We first discovered her on youtube where she shares hair and makeup tutorials to over 5,000 subscribers. One sunny Friday in June we had the pleasure of meeting Whitney Madueke on set of our debut photo shoot in trendy East London.
The 20 year old law graduate, originally from Nigeria has a smile that lights up the lens and an inspiring sense of style. During the shoot we chatted about her natural hair journey and everything in between.
Whitney, we know you as being the editor of Leazz Way and a natural hair enthusiast, but tell us more...
Well I've just completed law school and I'm due to graduate next month, so I'm real excited about that. Blogging is a big passion of mine as I get to write about two things I enjoy; beauty and fashion - in fact my long term goal is to become a fashion designer.
Congratulations on your graduation! That's interesting - a law graduate who wants to get into fashion… Who or what inspires you're sense of style?
Thank you. I think it's important to have career options and not to keep all your eggs in one basket so to speak. I am a very creative person and I love creating things. I've been working on designing some pieces. I adore Elie Saab and Deola Sagoe, both designers who specialise in amazing haute couture. The artistry of their work is compelling and I too would like to be known for the intricacy of my designs.
We understand from your vlogs that you have been natural for a few years now, how were you inspired to make the change?
I like change and something different. I really got bored with relaxed hair and wanted something different. At that time, a few of my friends had natural hair and I admired it from a distance but was not interested in letting go of my relaxed hair, I was still in high school.
I actually had 1 failed attempt when I went for a Rihanna inspired haircut and everyone recommended that I relax my hair so the haircut could 'pop' even more. I did and hated it.
My second attempt, was in 2012 when I had my last relaxer. Since then I have been strong on my natural hair journey. What inspired me was this uprise of natural hair love on social media, at that time I was always on Tumblr, I still am.

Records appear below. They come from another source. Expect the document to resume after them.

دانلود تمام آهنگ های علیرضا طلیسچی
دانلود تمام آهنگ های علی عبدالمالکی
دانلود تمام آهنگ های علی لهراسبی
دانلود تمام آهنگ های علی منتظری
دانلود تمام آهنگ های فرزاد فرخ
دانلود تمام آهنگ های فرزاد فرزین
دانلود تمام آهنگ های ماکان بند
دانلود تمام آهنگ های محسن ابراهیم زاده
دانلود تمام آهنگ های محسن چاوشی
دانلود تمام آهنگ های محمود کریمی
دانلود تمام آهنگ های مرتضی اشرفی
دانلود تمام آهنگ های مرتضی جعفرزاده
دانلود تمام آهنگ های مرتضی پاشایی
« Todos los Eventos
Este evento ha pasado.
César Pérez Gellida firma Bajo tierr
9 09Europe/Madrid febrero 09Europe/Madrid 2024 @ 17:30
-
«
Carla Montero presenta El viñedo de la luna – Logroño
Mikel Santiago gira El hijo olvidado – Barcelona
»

It was amazing to see people - men and women embracing their God given gift - natural hair; in different shapes, textures, and colours. It was everything I needed for my hair - diversity and uniqueness. With this found love for natural hair, it fuelled everything. My last relaxer June 20th 2012, My transition that lasted 8 months leading to my big chop on March 13th 2013 and the creation of Leazz Way on June 1st 2013.
How did you feel after you big chopped?
The big chop decision was made out of frustration caused from transitioning during winter - lots of breakage and dryness, I was tired of handling 2 different textures. I remember it was a bright sunny day and I was so optimistic about my big chop. I had my twin sister - Chelsea, help me with the cut.

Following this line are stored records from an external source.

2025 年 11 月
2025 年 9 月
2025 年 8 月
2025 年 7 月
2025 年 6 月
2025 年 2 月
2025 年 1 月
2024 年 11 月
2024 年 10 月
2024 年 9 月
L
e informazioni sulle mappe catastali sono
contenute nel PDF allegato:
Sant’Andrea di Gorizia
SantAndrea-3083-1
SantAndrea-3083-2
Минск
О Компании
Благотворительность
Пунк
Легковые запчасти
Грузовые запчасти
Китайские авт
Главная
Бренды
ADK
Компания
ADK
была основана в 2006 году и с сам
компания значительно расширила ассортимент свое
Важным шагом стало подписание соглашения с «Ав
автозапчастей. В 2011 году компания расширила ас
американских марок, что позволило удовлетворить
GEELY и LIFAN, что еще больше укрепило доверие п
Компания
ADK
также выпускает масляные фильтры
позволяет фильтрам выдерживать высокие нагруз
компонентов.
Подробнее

When it finally happened, the best way to describe my feeling was that of regret. I was not as happy as I thought I'd be - it was a big mental adjustment to see myself without the hair I had become so accustom to. I made a conscious decision to always see myself as beautiful, no matter what. It took a few minutes in front of a mirror and repeated "you are beautiful" to convince myself but it worked! With that, my confidence grew larger and stronger. The big chop was really a stepping stone to greater things. I am glad I did it, when I did.
Having had the big chop ourselves, we can completely relate to that. So what are the most important things you've learnt about your hair?

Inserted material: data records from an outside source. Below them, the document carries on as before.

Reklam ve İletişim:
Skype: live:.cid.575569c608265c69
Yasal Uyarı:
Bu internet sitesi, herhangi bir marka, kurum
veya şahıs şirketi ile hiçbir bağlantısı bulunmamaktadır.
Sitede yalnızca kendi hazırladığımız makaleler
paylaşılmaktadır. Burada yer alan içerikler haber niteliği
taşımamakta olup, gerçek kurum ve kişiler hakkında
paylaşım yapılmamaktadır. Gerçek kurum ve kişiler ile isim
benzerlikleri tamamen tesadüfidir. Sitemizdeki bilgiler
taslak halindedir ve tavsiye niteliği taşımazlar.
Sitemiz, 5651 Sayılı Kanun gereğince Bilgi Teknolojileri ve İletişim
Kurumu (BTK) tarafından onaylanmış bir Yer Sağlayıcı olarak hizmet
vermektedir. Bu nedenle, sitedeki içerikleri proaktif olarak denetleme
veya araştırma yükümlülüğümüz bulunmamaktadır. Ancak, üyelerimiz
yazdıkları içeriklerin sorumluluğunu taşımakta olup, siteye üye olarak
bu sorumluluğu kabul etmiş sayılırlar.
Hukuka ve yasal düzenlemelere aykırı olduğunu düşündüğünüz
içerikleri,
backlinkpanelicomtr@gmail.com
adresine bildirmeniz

I quickly learnt that my hair texture is tightly coiled and it LOVES water. To keep my hair soft and hydrated, I like to dampen my hair in water, apply my fav products like jojoba oil, Indian hemp and let it air dry. I prefer giving my hair prolonged hydration and deep conditioning because the spritz method is not as effective for my high porosity hair. I've developed a regimen that works for me and I have incorporated my own homemade recipes to clean and deep condition. I share all of this on Leazz Way.
Speaking of texture, what do you think about the popularity of hair typing?
It has it's purposes. Equally, I do think it also causes an unnecessary segmentation of hair. I mean, it's okay if you'd like to have a greater understanding of your hair and how best to care for it, but I think for some people it becomes an obsession. I think the biggest disappointment with hair typing is the idea that one texture is less favourable than another.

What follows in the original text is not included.